==== Provided records ====

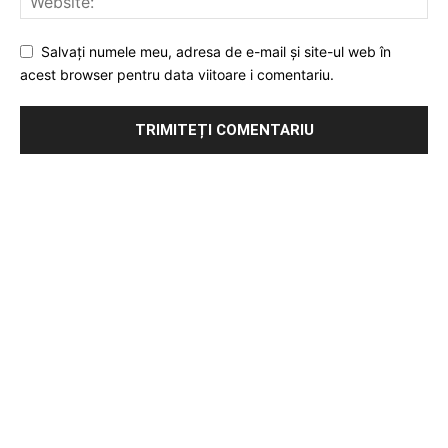
Salvați numele meu, adresa de e-mail și site-ul web în
acest browser pentru data viitoare i comentariu.
Publicitate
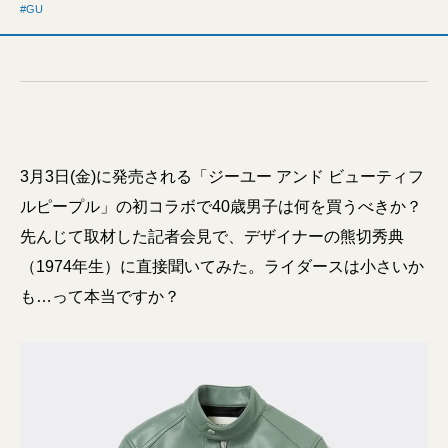
GU
3月3日(金)に発売される「ジーユー アンド ビューティフ
ルピープル」の初コラボで40歳男子は何を買うべきか？
先んじて取材した記者会見で、デザイナーの熊切秀典
（1974年生）に直接聞いてみた。ライダースは小さいか
も…って本当ですか？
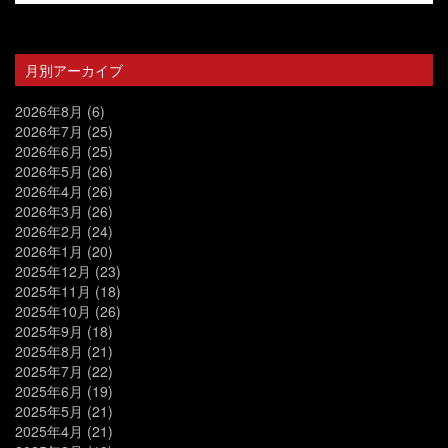
月別アーカイブ
2026年8月
(6)
2026年7月
(25)
2026年6月
(25)
2026年5月
(26)
2026年4月
(26)
2026年3月
(26)
2026年2月
(24)
2026年1月
(20)
2025年12月
(23)
2025年11月
(18)
2025年10月
(26)
2025年9月
(18)
2025年8月
(21)
2025年7月
(22)
2025年6月
(19)
2025年5月
(21)
2025年4月
(21)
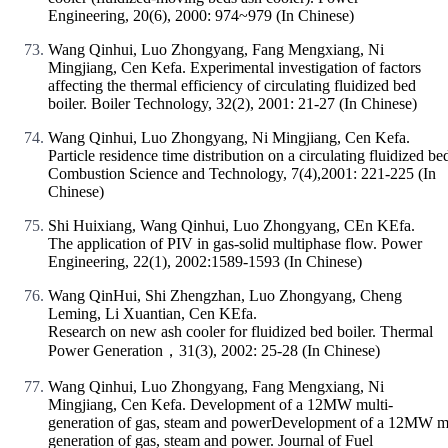
Engineering, 20(6), 2000: 974~979 (In Chinese)
Wang Qinhui, Luo Zhongyang, Fang Mengxiang, Ni
Mingjiang, Cen Kefa. Experimental investigation of factors
affecting the thermal efficiency of circulating fluidized bed
boiler. Boiler Technology, 32(2), 2001: 21-27 (In Chinese)
Wang Qinhui, Luo Zhongyang, Ni Mingjiang, Cen Kefa.
Particle residence time distribution on a circulating fluidized bed
Combustion Science and Technology, 7(4),2001: 221-225 (In
Chinese)
Shi Huixiang, Wang Qinhui, Luo Zhongyang, CEn KEfa.
The application of PIV in gas-solid multiphase flow. Power
Engineering, 22(1), 2002:1589-1593 (In Chinese)
Wang QinHui, Shi Zhengzhan, Luo Zhongyang, Cheng
Leming, Li Xuantian, Cen KEfa.
Research on new ash cooler for fluidized bed boiler. Thermal
Power Generation，31(3), 2002: 25-28 (In Chinese)
Wang Qinhui, Luo Zhongyang, Fang Mengxiang, Ni
Mingjiang, Cen Kefa. Development of a 12MW multi-
generation of gas, steam and powerDevelopment of a 12MW mu
generation of gas, steam and power. Journal of Fuel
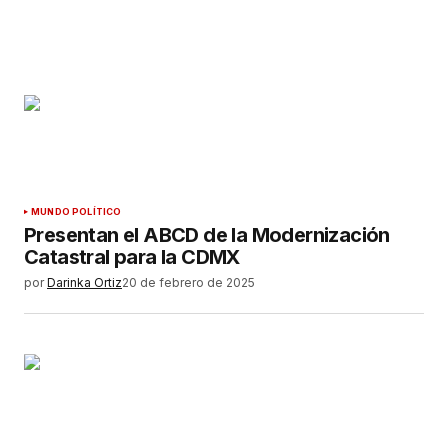
MUNDO POLÍTICO
Presentan el ABCD de la Modernización
Catastral para la CDMX
por
Darinka Ortiz
20 de febrero de 2025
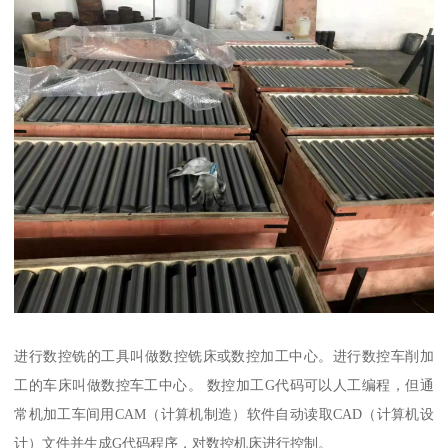
进行数控铣的工具叫做数控铣床或数控加工中心。进行数控车削加
工的车床叫做数控车工中心。 数控加工G代码可以人工编程，但通
常机加工车间用CAM（计算机制造）软件自动读取CAD（计算机设
计）文件并生成G代码程序，对数控机床进行控制。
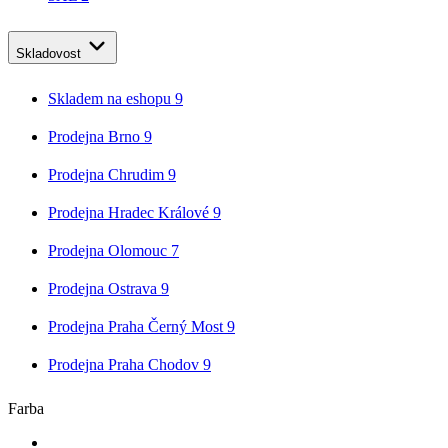
Skladovost
Skladem na eshopu
9
Prodejna Brno
9
Prodejna Chrudim
9
Prodejna Hradec Králové
9
Prodejna Olomouc
7
Prodejna Ostrava
9
Prodejna Praha Černý Most
9
Prodejna Praha Chodov
9
Farba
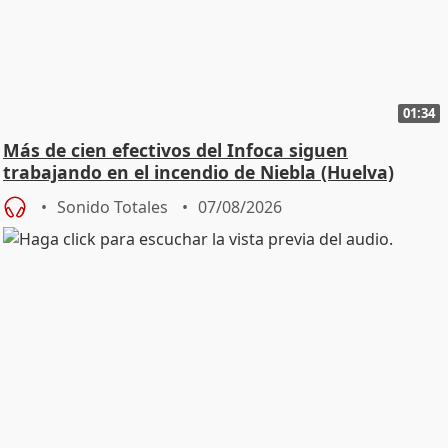
01:34
Más de cien efectivos del Infoca siguen
trabajando en el incendio de Niebla (Huelva)
Sonido Totales
07/08/2026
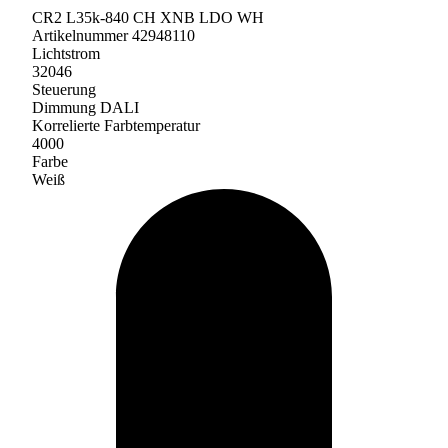
CR2 L35k-840 CH XNB LDO WH
Artikelnummer 42948110
Lichtstrom
32046
Steuerung
Dimmung DALI
Korrelierte Farbtemperatur
4000
Farbe
Weiß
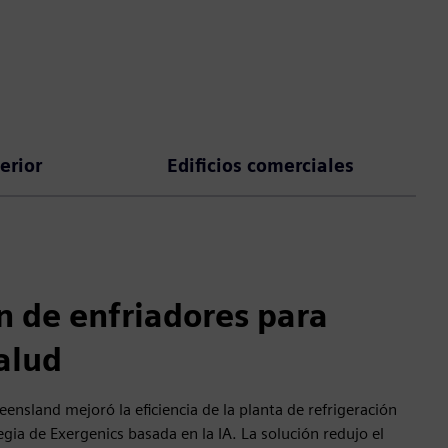
erior
Edificios comerciales
n de enfriadores para
alud
ensland mejoró la eficiencia de la planta de refrigeración
gia de Exergenics basada en la IA. La solución redujo el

====

What the exercise asks.
Return every entry word for word, minus the pictures.

Answer area.
Salvați numele meu, adresa de e-mail și site-ul web în
acest browser pentru data viitoare i comentariu.
Publicitate
GU
3月3日(金)に発売される「ジーユー アンド ビューティフ
ルピープル」の初コラボで40歳男子は何を買うべきか？
先んじて取材した記者会見で、デザイナーの熊切秀典
（1974年生）に直接聞いてみた。ライダースは小さいか
も…って本当ですか？
月別アーカイブ
2026年8月
(6)
2026年7月
(25)
2026年6月
(25)
2026年5月
(26)
2026年4月
(26)
2026年3月
(26)
2026年2月
(24)
2026年1月
(20)
2025年12月
(23)
2025年11月
(18)
2025年10月
(26)
2025年9月
(18)
2025年8月
(21)
2025年7月
(22)
2025年6月
(19)
2025年5月
(21)
2025年4月
(21)
Engineering, 20(6), 2000: 974~979 (In Chinese)
Wang Qinhui, Luo Zhongyang, Fang Mengxiang, Ni
Mingjiang, Cen Kefa. Experimental investigation of factors
affecting the thermal efficiency of circulating fluidized bed
boiler. Boiler Technology, 32(2), 2001: 21-27 (In Chinese)
Wang Qinhui, Luo Zhongyang, Ni Mingjiang, Cen Kefa.
Particle residence time distribution on a circulating fluidized bed
Combustion Science and Technology, 7(4),2001: 221-225 (In
Chinese)
Shi Huixiang, Wang Qinhui, Luo Zhongyang, CEn KEfa.
The application of PIV in gas-solid multiphase flow. Power
Engineering, 22(1), 2002:1589-1593 (In Chinese)
Wang QinHui, Shi Zhengzhan, Luo Zhongyang, Cheng
Leming, Li Xuantian, Cen KEfa.
Research on new ash cooler for fluidized bed boiler. Thermal
Power Generation，31(3), 2002: 25-28 (In Chinese)
Wang Qinhui, Luo Zhongyang, Fang Mengxiang, Ni
Mingjiang, Cen Kefa. Development of a 12MW multi-
generation of gas, steam and powerDevelopment of a 12MW mu
generation of gas, steam and power. Journal of Fuel
MUNDO POLÍTICO
Presentan el ABCD de la Modernización
Catastral para la CDMX
por
Darinka Ortiz
20 de febrero de 2025
进行数控铣的工具叫做数控铣床或数控加工中心。进行数控车削加
工的车床叫做数控车工中心。 数控加工G代码可以人工编程，但通
常机加工车间用CAM（计算机制造）软件自动读取CAD（计算机设
计）文件并生成G代码程序，对数控机床进行控制。
Skladovost
Skladem na eshopu
9
Prodejna Brno
9
Prodejna Chrudim
9
Prodejna Hradec Králové
9
Prodejna Olomouc
7
Prodejna Ostrava
9
Prodejna Praha Černý Most
9
Prodejna Praha Chodov
9
Farba
01:34
Más de cien efectivos del Infoca siguen
trabajando en el incendio de Niebla (Huelva)
Sonido Totales
07/08/2026
CR2 L35k-840 CH XNB LDO WH
Artikelnummer 42948110
Lichtstrom
32046
Steuerung
Dimmung DALI
Korrelierte Farbtemperatur
4000
Farbe
Weiß
erior
Edificios comerciales
n de enfriadores para
alud
ensland mejoró la eficiencia de la planta de refrigeración
gia de Exergenics basada en la IA. La solución redujo el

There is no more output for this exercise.